Gnetum montanum extract induces apoptosis by inhibiting the activation of AKT in SW480 human colon cancer cells
Published in Pharmaceutical Biology, 2022
Xianglong Pan, Xiaotao Hou, Fan Zhang, Peiling Tang, Wanruo Wan, Zixia Su, Yeguo Yang, Wei Wei, Zhengcai Du, Jiagang Deng, Erwei Hao
Apoptosis refers to the physiological death process of cells mediated by genes in accordance with their own pathway under a specific physiological or pathological condition to maintain the homeostasis (An et al. 2019; Ismail et al. 2019).

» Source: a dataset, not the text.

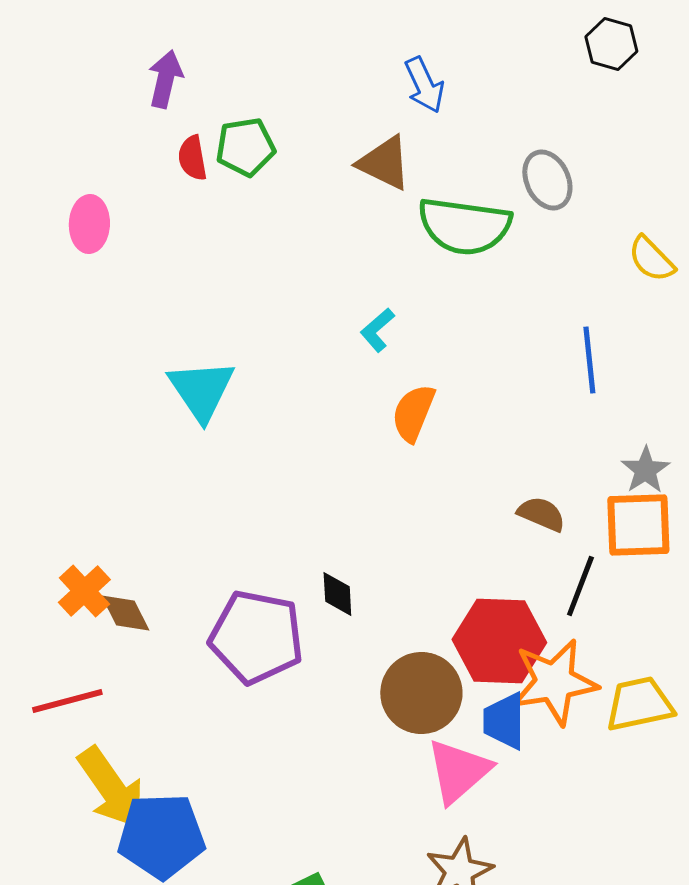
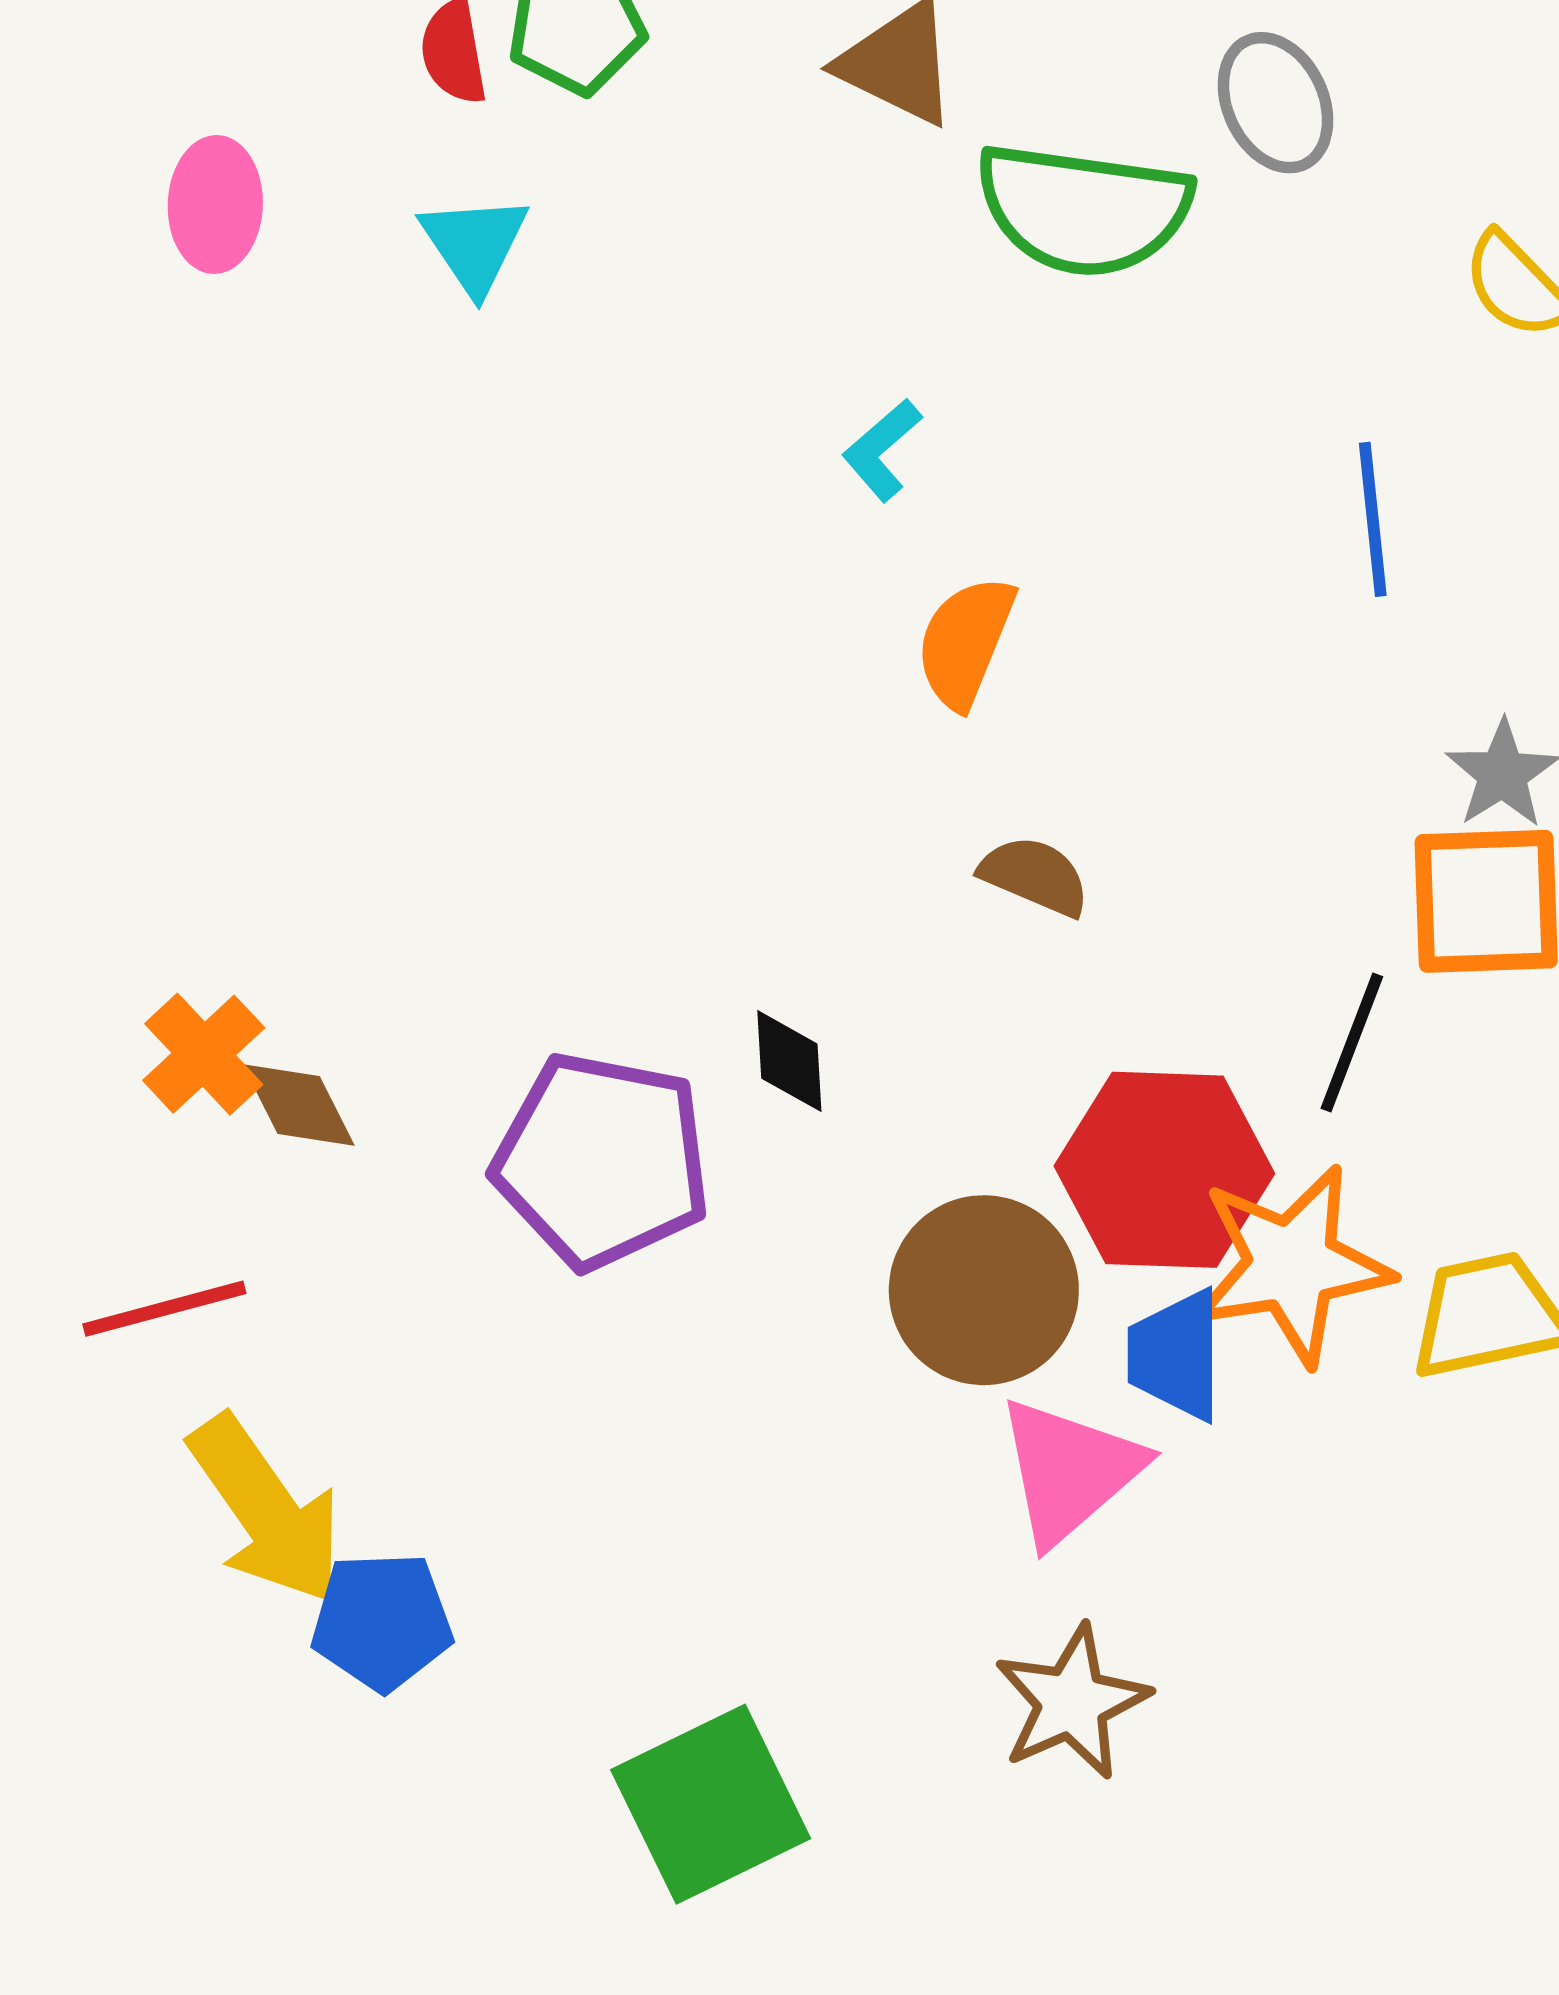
cyan triangle: (201, 390) -> (475, 244), moved, size x0.7
brown semicircle: (541, 514) -> (1035, 876), moved
blue pentagon: (161, 836) -> (382, 1621), size x0.7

According to Shariati and Meric-Bernstam (2019), AKT signalling pathway is closely related to cell apoptosis. AKT, also known as protein kinase B (PKB), is a serine/threonine kinase that mediates cell metabolism, proliferation, protein synthesis, survival and apoptosis (Liu et al. 2014; Manning and Toker 2017). It can be phosphorylated over 9000 proteins and it is an attractive therapeutic target in cancer (Mundi et al. 2016). Its kinase activity is positively mediated by the phosphorylation of the two key residues Thr308 and Ser473 (Liu et al. 2019). The activation of AKT signalling pathway can be governed by mainly phosphorylated AKT, glycogen synthase kinase-3β (GSK-3β), phosphoinositide dependent kinase-1 (PDK1) and Raf-1 proto-oncogene, serine/threonine kinase (c-Raf; Bamodu et al. 2020; Jiang et al. 2020). During cell cycle progression, AKT is phosphorylated and inhibits GSK-3β to prevent cyclin D1 degradation. Besides, PDK1, the 66-kD protein kinase phosphorylates AKT at Thr308. Phosphorylation of AKT negatively associated with the regulation of Raf-1 (Jun et al. 2012; Shorning et al. 2020). Numerous studies demonstrated that activation of AKT cascade often results in tumour aggressiveness and drug resistance in various types of human cancer (Chan et al. 2014; Neophytou et al. 2021).